╭─ The records

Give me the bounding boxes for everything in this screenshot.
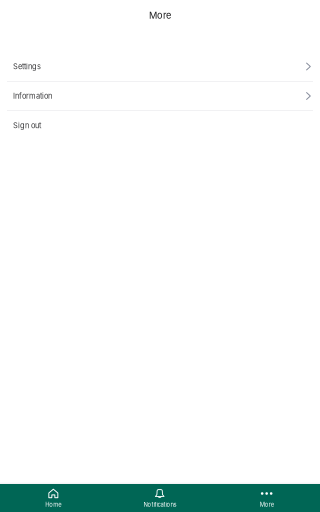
button[interactable]: More	[213, 484, 320, 512]
staticText: Information	[13, 92, 52, 100]
staticText: Settings	[13, 62, 41, 71]
staticText: Notifications	[144, 501, 176, 508]
staticText: Home	[45, 501, 61, 508]
staticText: Sign out	[13, 121, 41, 130]
staticText: More	[149, 10, 171, 21]
staticText: More	[260, 501, 274, 508]
button[interactable]: Home	[0, 484, 107, 512]
button[interactable]: Information	[0, 82, 320, 110]
button[interactable]: Settings	[0, 52, 320, 81]
button[interactable]: Notifications	[107, 484, 213, 512]
button[interactable]: Sign out	[0, 111, 320, 140]
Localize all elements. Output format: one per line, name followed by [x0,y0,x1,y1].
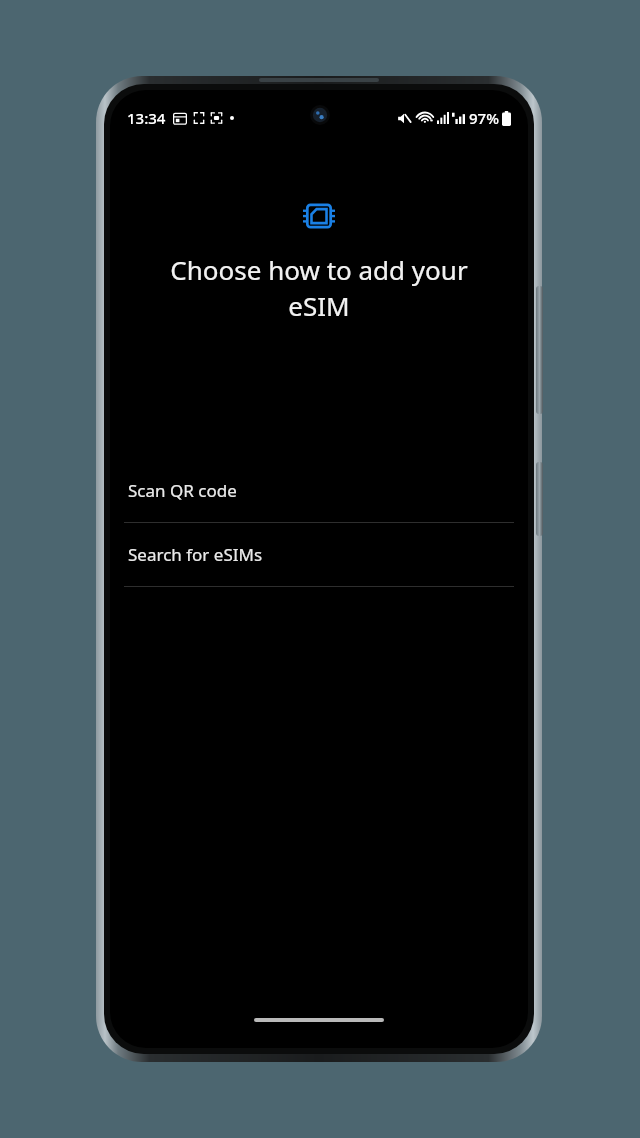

╰─

What to do => Retype every entry exactly, but keep the pictures out of your copy.

Answer for this exercise =>
Give me the bounding boxes for everything in this screenshot.
button[interactable]: More	[213, 484, 320, 512]
staticText: Information	[13, 92, 52, 100]
staticText: Settings	[13, 62, 41, 71]
staticText: Notifications	[144, 501, 176, 508]
staticText: Home	[45, 501, 61, 508]
staticText: Sign out	[13, 121, 41, 130]
staticText: More	[149, 10, 171, 21]
staticText: More	[260, 501, 274, 508]
button[interactable]: Home	[0, 484, 107, 512]
button[interactable]: Information	[0, 82, 320, 110]
button[interactable]: Settings	[0, 52, 320, 81]
button[interactable]: Notifications	[107, 484, 213, 512]
button[interactable]: Sign out	[0, 111, 320, 140]
Localize all elements. Output format: one per line, name followed by [x0,y0,x1,y1].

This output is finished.